One day, the Medallion of Wisdom fell from its shrine in heaven. The power-hungry humans quickly discovered that equipping their planes, trains and other devices with this metal granted them the power of the gods. Naturally, this medal fell into the wrong hands, and it's up to four fighter pilots to wrestle it from those hands and destroy it and all that it begets. To help them, these pilots have a magnificent new power at their beck and call - the Reflect Force. Aptly named, the Reflect Force does just as the name implies - it reflects enemy bullets. While this power can be used as many times as you desire, it takes a short amount of time to recharge between uses. In addition to the Reflect Force, each fighter pilot has his own weapon, ranging in both attack spread and strength, and three screen-clearing bombs.
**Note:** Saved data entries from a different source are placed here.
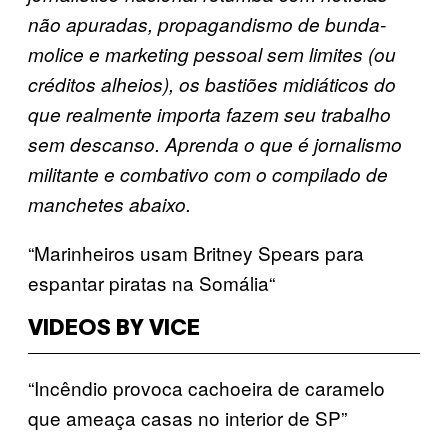
não apuradas, propagandismo de bunda-
molice e marketing pessoal sem limites (ou
créditos alheios), os bastiões midiáticos do
que realmente importa fazem seu trabalho
sem descanso. Aprenda o que é jornalismo
militante e combativo com o compilado de
manchetes abaixo.
“Marinheiros usam Britney Spears para
espantar piratas na Somália“
VIDEOS BY VICE
“Incêndio provoca cachoeira de caramelo
que ameaça casas no interior de SP”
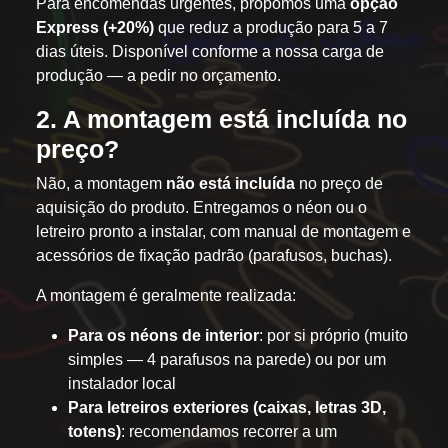
Para encomendas urgentes, propomos uma
opção
Express (+20%)
que reduz a produção para 5 a 7
dias úteis. Disponível conforme a nossa carga de
produção — a pedir no orçamento.
2. A montagem está incluída no
preço?
Não, a montagem
não está incluída
no preço de
aquisição do produto. Entregamos o néon ou o
letreiro pronto a instalar, com manual de montagem e
acessórios de fixação padrão (parafusos, buchas).
A montagem é geralmente realizada:
Para os néons de interior
: por si próprio (muito
simples — 4 parafusos na parede) ou por um
instalador local
Para letreiros exteriores (caixas, letras 3D,
totens)
: recomendamos recorrer a um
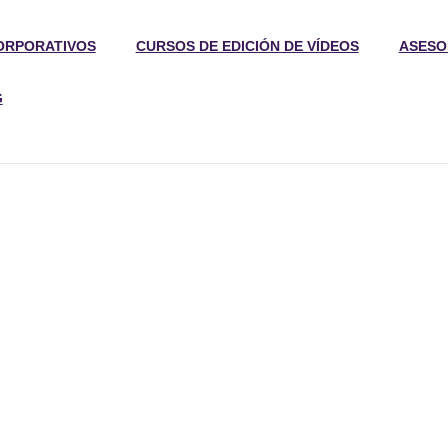
ORPORATIVOS
CURSOS DE EDICIÓN DE VÍDEOS
ASESO
G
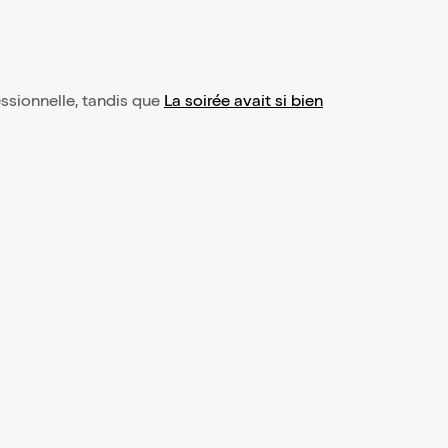
ssionnelle, tandis que
La soirée avait si bien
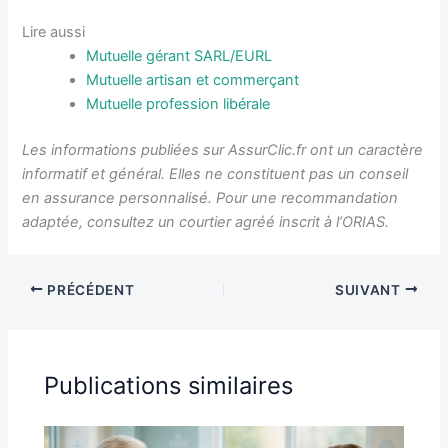
Lire aussi
Mutuelle gérant SARL/EURL
Mutuelle artisan et commerçant
Mutuelle profession libérale
Les informations publiées sur AssurClic.fr ont un caractère
informatif et général. Elles ne constituent pas un conseil
en assurance personnalisé. Pour une recommandation
adaptée, consultez un courtier agréé inscrit à l’ORIAS.
PRÉCÉDENT
SUIVANT
Publications similaires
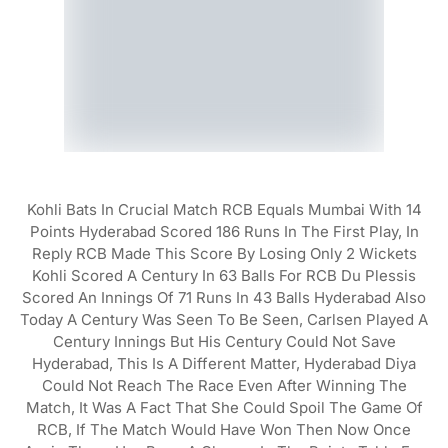
Kohli Bats In Crucial Match RCB Equals Mumbai With 14
Points Hyderabad Scored 186 Runs In The First Play, In
Reply RCB Made This Score By Losing Only 2 Wickets
Kohli Scored A Century In 63 Balls For RCB Du Plessis
Scored An Innings Of 71 Runs In 43 Balls Hyderabad Also
Today A Century Was Seen To Be Seen, Carlsen Played A
Century Innings But His Century Could Not Save
Hyderabad, This Is A Different Matter, Hyderabad Diya
Could Not Reach The Race Even After Winning The
Match, It Was A Fact That She Could Spoil The Game Of
RCB, If The Match Would Have Won Then Now Once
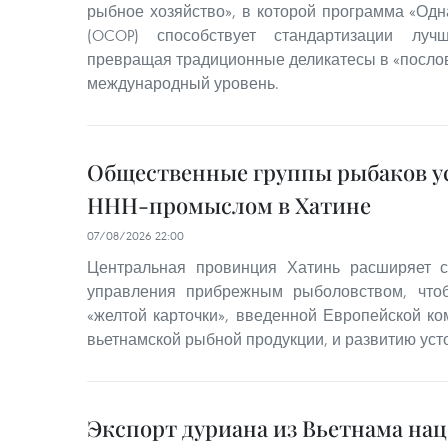
рыбное хозяйство», в которой программа «Одн
(OCOP) способствует стандартизации луч
превращая традиционные деликатесы в «послов
международный уровень.
Общественные группы рыбаков ус
ННН-промыслом в Хатине
07/08/2026 22:00
Центральная провинция Хатинь расширяет с
управления прибрежным рыболовством, что
«желтой карточки», введенной Европейской ко
вьетнамской рыбной продукции, и развитию уст
Экспорт дуриана из Вьетнама на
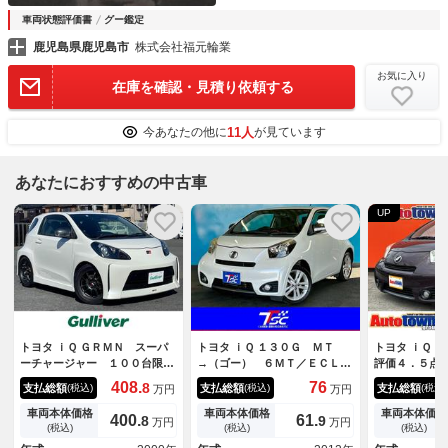
車両状態評価書
グー鑑定
鹿児島県鹿児島市
株式会社福元輪業
お気に入り
在庫を確認・見積り依頼する
11人
今あなたの他に
が見ています
あなたにおすすめの中古車
UP
トヨタ ｉＱ ＧＲＭＮ スーパ
トヨタ ｉＱ １３０Ｇ ＭＴ
トヨタ ｉＱ 
ーチャージャー １００台限定
→（ゴー） ６ＭＴ／ＥＣＬＩ
評価４．５点
車 専用エアロ 専用サスショ
ＰＳＥ７インチナビ／ＨＩＤヘ
車 ＴＥＩＮ
408.
76
8
支払総額
支払総額
支払総額
(税込)
(税込)
(税込)
万円
万円
ック 専用１６インチＡＷ 専
ッドライト／オートライト／禁
スプレイオー
用シート ＨＩＤヘッドライ
煙車／アイドリングストップ／
カープレイ・
車両本体価格
車両本体価格
車両本体価格
400.
61.
8
9
万円
万円
ト Ｐｉｖｏｔ ＲＥＶコント
純正１６インチアルミ
ト ＣＤ・Ｄ
(税込)
(税込)
(税込)
ローラー 純正メモリナビ フ
スエントリー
While the Reflect Force is a great concept, the game surrounding it isn't so hot. Gigawing began as a CPS2 arcade game, and the difficulty that stems from these arcade roots is apparent - this game is impossible. That may be a slight overstatement, but mortals should expect to continue a lot. The screen is constantly filled with beams, bullets, and other deadly projectiles. While the whole point of the Reflect Force is to turn this ceaseless barrage to the player's advantage, the Reflect Force's recharge time makes it difficult to use. In fact, you're likely to die many, many times when trying to use it. During the game's latter half you may find yourself dying and continuing only to take advantage of the three bombs that come with every life. This kind of difficulty is not only frustrating but also disheartening. Radiant Silvergun, the de facto standard for quality shooters these days, is the exact opposite: Although that game is difficult, one still felt that the odds weren't impossible, and playing again and again would almost always result in additional progress.
When you are dealing with shooters there will always be the question of longevity. Compared with recent offerings, Gigawing is definitely a questionable release. Thanks to the unlimited continues, you may opt to complete the game in your first sitting. A sitting that will last all of 30 minutes. And that's it. Nothing more. Playing with the other three characters adds nothing to the game, really, rather giving players the chance to skip the brief philosophical monologues and play the same levels in a slightly different order. No secrets, no different levels. Not even a worthwhile ending.
While Gigawing may have been an impressive feat for the aging CPS2 arcade board, it doesn't stack up on the Dreamcast at all. Sure, the Dreamcast's processing power gives the game silky-smooth dodging mayhem without a hint of slowdown, but that doesn't mean the game is in the least bit attractive. Capcom got where it is today by bringing a high level of polish to the table, something Gigawing developer Takumi can't seem to imitate. The game's graphics are muddy, primitive, and lacking in style. To top it off, the game's effects are nonexistent, animations are brusque, and the color palette is garish and unbalanced. Takumi's audio team is no better than the art team, bringing appropriately mediocre music and sound effects to this entirely stale effort.
Why did this game come to the US? If Gigawing were priced to move, the violent lack of quality and longevity could be forgiven to an extent, but it's not. Gigawing was designed with the hardest-core shooter fans in mind, but it's this same audience that's likely to be the most disappointed.